During the Last Supper, Christ blessed the bread and wine with words we recognise from our liturgies today to consecrate the body and blood of Christ. In telling his disciples to 'Do this in remembrance of me,' he instituted the holy eucharist and made them the first priests. Towards the end of the Last Supper, after Judas had departed, Christ said to his disciples, 'I give you a new commandment, that you love one another. Just as I have loved you, you also should love one another.'
At the end of the eucharist, the sacrament is carried in procession to St Margaret's Church for silent veneration. The following day this same sacrament is given during the commemoration of the Lord's passion on Good Friday.
Also on Maundy Thursday, the priests of this London diocese gather with the bishop at St Paul's Cathedral, to renew their priestly vows and to consecrate holy oils, which are used throughout the year for the sacraments of baptism, confirmation, holy orders, and the anointing of the sick. This ancient practice, which goes back to the fifth century, is known as the Chrism Mass.
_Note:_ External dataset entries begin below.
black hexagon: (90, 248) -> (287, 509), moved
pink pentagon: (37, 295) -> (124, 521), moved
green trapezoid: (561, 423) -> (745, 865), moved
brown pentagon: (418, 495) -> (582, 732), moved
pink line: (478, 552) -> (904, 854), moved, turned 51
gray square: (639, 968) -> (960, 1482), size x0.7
So, we come to Good Friday. From the earliest days of Christianity, the eucharist has traditionally not been celebrated on this day, since it's a celebration both of the sacrifice of Christ on the cross and of his resurrection. Instead, we celebrate a special liturgy in which the gospel passion is sung, prayers are offered, and we venerate the cross. This liturgy concludes with the distribution of holy communion. The service is particularly solemn; no electric light is used, the organ is not played, red vestments are worn.
On Holy Saturday the Easter vigil brings to life a passing from darkness to light, giving hope to us all. It marks the end of the emptiness of the day, and leads into the celebration of Christ's resurrection. We sing Exultet with joy and gusto, we celebrate the great sacrament of baptism, we sing 'Alleluia', we proclaim the Easter gospel and we receive the Easter eucharist with all the joy and splendour that the Church can find.
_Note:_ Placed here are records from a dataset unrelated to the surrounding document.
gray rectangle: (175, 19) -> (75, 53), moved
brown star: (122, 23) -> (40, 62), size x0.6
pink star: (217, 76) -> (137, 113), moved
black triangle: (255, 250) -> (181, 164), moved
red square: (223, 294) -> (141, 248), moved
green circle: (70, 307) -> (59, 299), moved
This vigil is so important because it doesn't just commemorate something God did in the past; it celebrates something God is doing today. The Easter vigil is very much the culmination of Lent. The readings, music, candles, procession, and initiation, all remind us that God has accomplished something amazing by loving us so much. This vigil proclaims, both individually and collectively, that we are ready to be renewed and to live out of the grace we've received.
Easter Day is, of course, our primary celebration of Christ's resurrection from the dead. As we know from the gospels, Jesus Christ rose from the dead on the third day following his crucifixion. His resurrection marks the triumph of good over evil, sin, and death. It is the singular event which proves that those who trust in God and accept Christ will be raised from the dead.
So, with lively faith, let us begin this Holy Week, recognising that the cross that each one of us is called to bear, is a real and true gift from God.
These last days of Lent are an intense period of personal prayer that allows us to enter personally into the central mysteries of our redemption. During these sacred days, I invite you to walk even more closely with Jesus as he makes his way to the culmination of his mission on earth.
The holy liturgy puts us in touch with the saving work of Christ, and we should all make our best effort to be part of these celebrations. Just as we wouldn't think of attending a play without staying for the final act, neither would we want to observe the season of Lent without sharing in these next few days.